El Salvador puso en marcha el Programa de Reducción de Agua no Facturada, tras la firma del contrato que oficializa el inicio de esta iniciativa, la cual forma parte del Proyecto de Resiliencia del Sector Agua y que beneficiará al Área Metropolitana de San Salvador. El proyecto busca optimizar el uso del recurso hídrico y mejorar la continuidad del servicio.
Las autoridades detallaron que el programa contempla múltiples intervenciones, entre ellas la sustitución de aproximadamente 120,000 acometidas. Según el presidente de la Administración Nacional de Acueductos y Alcantarillados (ANDA El Salvador), Dagoberto Arévalo, las mejoras serán visibles desde la acera de las viviendas hasta la conexión con el medidor, sin costo alguno para la población.
El plan también incluye la implementación de un sistema a gran escala para redirigir el flujo de agua entre sectores, con el objetivo de reducir pérdidas y mejorar la eficiencia en la distribución.
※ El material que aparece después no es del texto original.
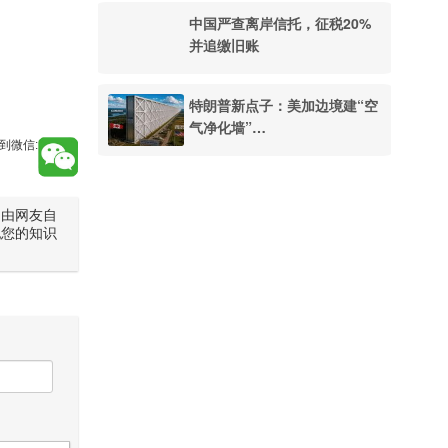
中国严查离岸信托，征税20%
并追缴旧账
特朗普新点子：美加边境建“空
气净化墙”…
到微信:
是由网友自
犯您的知识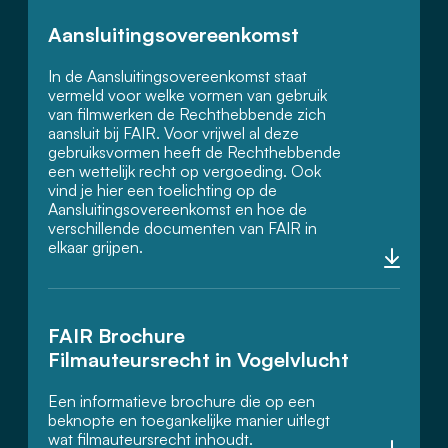
Aansluitingsovereenkomst
In de Aansluitingsovereenkomst staat
vermeld voor welke vormen van gebruik
van filmwerken de Rechthebbende zich
aansluit bij FAIR. Voor vrijwel al deze
gebruiksvormen heeft de Rechthebbende
een wettelijk recht op vergoeding. Ook
vind je hier een toelichting op de
Aansluitingsovereenkomst en hoe de
verschillende documenten van FAIR in
elkaar grijpen.
FAIR Brochure
Filmauteursrecht in Vogelvlucht
Een informatieve brochure die op een
beknopte en toegankelijke manier uitlegt
wat filmauteursrecht inhoudt.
Además, se contempla la renovación de tuberías principales para fortalecer la red y garantizar un abastecimiento más continuo.
Arévalo agregó que la institución está atravesando un proceso de transformación con enfoque humano, orientado a mejorar el servicio en zonas con infraestructura deficiente. Aseguró que el proyecto permitirá abastecimiento continuo en varias comunidades, gracias a las mejoras en la red de distribución.
Por su parte, el CEO del consorcio Aguas de Valencia (Aguas de Valencia), Pablo Calabuig, afirmó que el inicio del proyecto representa una apuesta de largo plazo en el país y destacó la cooperación entre ambas partes para mejorar el abastecimiento y promover el ahorro de agua.